Find the maximum of positive integer $k$ so that for all positive real numbers $x$ we have: $x^6+x^5+x^4+x^2+x+4>kx^3$

Question

Find the maximum of positive integer $k$ so that for all positive real numbers $x$ we have: $x^6+x^5+x^4+x^2+x+4>kx^3$

Since the power of the polynomial on LHS is greater than 3 I have no idea for it!

Answer 1

Assume $k \ge 9$. Then we have $$9=1^6+1^5+1^4+1^2+1+4>k \times 1^3 \ge 9$$ Contradiction. So we have $k<9$.

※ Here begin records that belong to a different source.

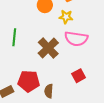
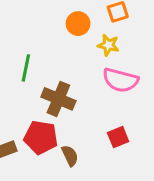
brown cross: (48, 48) -> (58, 99), moved, turned -30
brown semicircle: (49, 91) -> (70, 156), turned 144

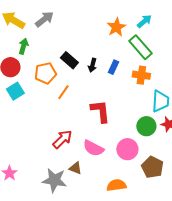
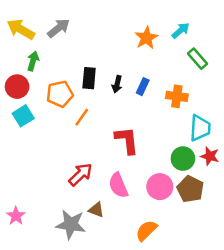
green rectangle: (140, 47) -> (198, 59), moved, size x0.7
black rectangle: (69, 60) -> (89, 78), turned 54
pink semicircle: (93, 148) -> (118, 185), turned 40
brown pentagon: (152, 167) -> (190, 189), moved
orange semicircle: (116, 185) -> (146, 231), turned -36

Note that $$x^6+x^5+x^4+x^3+x^2+x+4=(x^6+4)+(x^5+x)+(x^4+x^2)>8x^3$$ As follows from $\text{AM-GM}$, and because the equality condition can not be satisfied, there is no equality symbol.

So since $8$ is possible, but $k$ is the maximum, we have $k \ge 8$.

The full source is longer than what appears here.